As usual, Brand was right on the money: Andalon couldn’t interfere with me in here, and not for a want of trying. I surmised that because my consciousness wasn’t entirely inside my body at the moment, whatever control she had over my ghosts had diminished accordingly. It seemed the best she could do was to make Yuta’s body flicker occasionally, but that was little more than an aesthetic glitch.
It was strange: as I’d reached out to select Yuta’s name, I sensed other spirits fidgeting within me, desperate to break free. Their emotions were all over the place. Some were youngsters who’d been watching us through me, keen on lending a hand. Others were mournful or vindictive spirits who yearned to vent their grief and fury. I sensed Nina’s presence, solemn and brokenhearted, still reeling from the news of her parents’ passing. Most of all, I sensed Geoffrey’s soul. It was like an ember-studded thorn jabbed into my side, pulsing with anger and pain. I knew I would have to confront him eventually, but this only made me that much more wary of it.
But I could—and would have to—deal with that later.
As much as I would have enjoyed discussing Yuta’s memories with him, I had a bigger problem to deal with. We could be attacked at any moment, even while we were working in the character creation menu. As such, Brand and I prioritized summarizing the situation to bring Yuta up to speed.
You’d expect there to be difficulties explaining RPG mechanics to a Munine nobleman who was some four-hundred years behind the times, and you would be right. The hardest part was convincing Yuta that the Brand wasn’t a threat. This required me having to take several points of slashing damage from while inserting myself between the two of them and setting the wheels of diplomacy in motion. Fortunately, I was able to quickly parley a ceasefire, after which it was just a matter of explaining the pertinent concepts to Lord Uramaru.

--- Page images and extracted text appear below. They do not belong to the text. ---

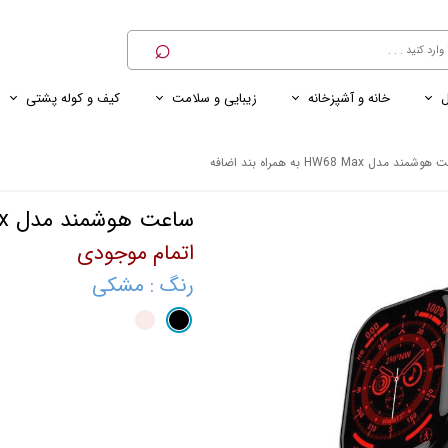
⌕
ل
خانه و آشپزخانه
زیبایی و سلامت
کیف و کوله پشتی
ی
ی ناخن
ترازو
پنکه رومیزی
کنسول خانگی
کابل و شارژر و مبدل برق
مند مدل HW68 Max به همراه بند اضافه
ساعت هوشمند مدل HW68 Max به همراه بند اضافه
اتمام موجودی
رنگ
: مشکی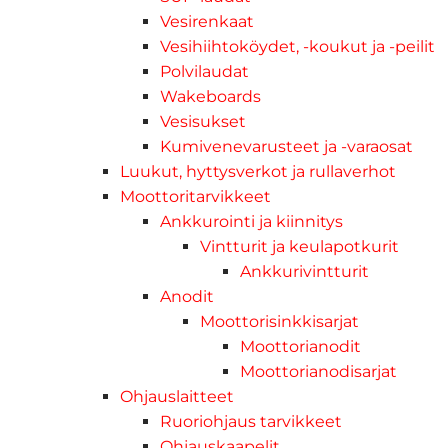
Vesirenkaat
Vesihiihtoköydet, -koukut ja -peilit
Polvilaudat
Wakeboards
Vesisukset
Kumivenevarusteet ja -varaosat
Luukut, hyttysverkot ja rullaverhot
Moottoritarvikkeet
Ankkurointi ja kiinnitys
Vintturit ja keulapotkurit
Ankkurivintturit
Anodit
Moottorisinkkisarjat
Moottorianodit
Moottorianodisarjat
Ohjauslaitteet
Ruoriohjaus tarvikkeet
Ohjauskaapelit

It also both hurt and helped that Brand had frozen Yuta in place with a frost cantrip.
I ended up using my claws to break through the ice.
“So,” Yuta said, dusting himself off, “this is a… game?” He chose his words with care. “Entertainment?”

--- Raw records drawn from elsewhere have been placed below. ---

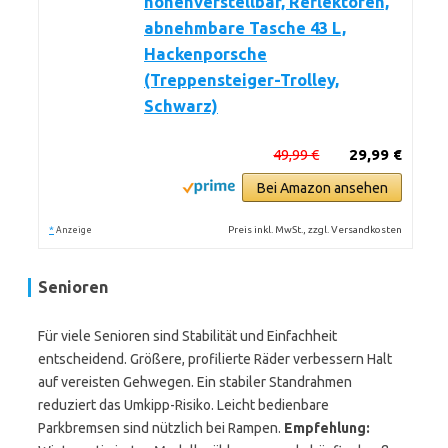
höhenverstellbar, Reflektoren,
abnehmbare Tasche 43 L,
Hackenporsche
(Treppensteiger-Trolley,
Schwarz)
49,99 €
29,99 €
Bei Amazon ansehen
*
Preis inkl. MwSt., zzgl. Versandkosten
Anzeige
Senioren
Für viele Senioren sind Stabilität und Einfachheit
entscheidend. Größere, profilierte Räder verbessern Halt
auf vereisten Gehwegen. Ein stabiler Standrahmen
reduziert das Umkipp-Risiko. Leicht bedienbare
Parkbremsen sind nützlich bei Rampen.
Empfehlung:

“Did you ever play make-believe as a child?” I asked him. “Did your children?”
He furrowed his brow. “What child doesn’t?”
“It’s basically make-believe,” I said, gesturing at the goblins’ totems and tents, “but with much better production values—”
“—And with rigid rules, grounded in chance and arithmetic,” Brand interjected.
“And why are you…?” Yuta motioned at my pangolinly form with a gyre of his hand.
“A pangolin-man? Well…” I shrugged. “Why not?”
“To think…” Sighing, Yuta shook his head. “The world has made a daydream game out of war.” He looked up at the cavern’s ceiling. “What I wouldn’t have given to have lived in such a world.”
“You played your part in history,” I said. “For better and for worse, your contributions helped make our world into what it became.”
Yuta stared at me, narrowing his eyes in silent judgment. “So,” he asked, “what is it you need me to do?”
Brand and I glanced at one another and grinned.
If you’ve played any RPGs, you’ll know that character creation is a sacred ritual. In it, the player and the game pledge a kind of oath toward one another, a promise of what the playthrough will become. We created Yuta’s character on his behalf, with that (slightly silly) solemnity in mind.
Unlike Brand, whose character bore no resemblance to his real-life appearances, or mine, which sort of did, we let Yuta keep his appearance. Also, he was rather attached to it, and sternly opposed the idea of changing species.
“You said this was serious,” he said, “and so, I am taking it seriously. Shouldn’t you be doing the same?”
“I got locked into this form,” I told him. “It’s… a long story.”
Yuta exhaled in frustration.
After a bit of discussion which Yuta tried his best to take seriously, we succeeded in improvising a tanky melee build meant to address our two-man crew’s shortcomings: a
The
“I am making a pact?” Yuta asked.
“Yes, with a god or demon or whatever,” Brand said. “Of your choice, obviously.”
Yuta narrowed his eyes in consternation, though he did smirk in amusement as he noticed the weapon that came with the pact with a spirit of calligraphy: a katana made of Munine katakana script.
A kanakatana.
The weapon’s inky blade was formed by multiple glyphs (kana) fused together, end to end. Strange though the weapon was, Yuta was definitely pleased with how it handled. Much to his surprise, when swung, the sword sent out trails of ink which Yuta quickly discovered he could move and shape at will He could send arcs of sharpened ink slicing through the air, or solidify an upward cut’s black splash into a crystalline outcrop that jutted up from the ground.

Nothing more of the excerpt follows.